→ Dataset
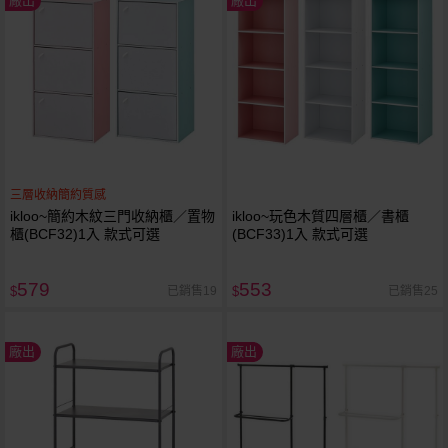
廠出
廠出
三層收納簡約質感
ikloo~簡約木紋三門收納櫃／置物
ikloo~玩色木質四層櫃／書櫃
櫃(BCF32)1入 款式可選
(BCF33)1入 款式可選
579
553
已銷售19
已銷售25
$
$
廠出
廠出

→ Task to carry out
Starting at the line that contains "ikloo~簡約木紋三門收納櫃／置物", write out every line through the end of the entries, exactly and with nothing added.

→ Answer
ikloo~簡約木紋三門收納櫃／置物
ikloo~玩色木質四層櫃／書櫃
櫃(BCF32)1入 款式可選
(BCF33)1入 款式可選
579
553
已銷售19
已銷售25
$
$
廠出
廠出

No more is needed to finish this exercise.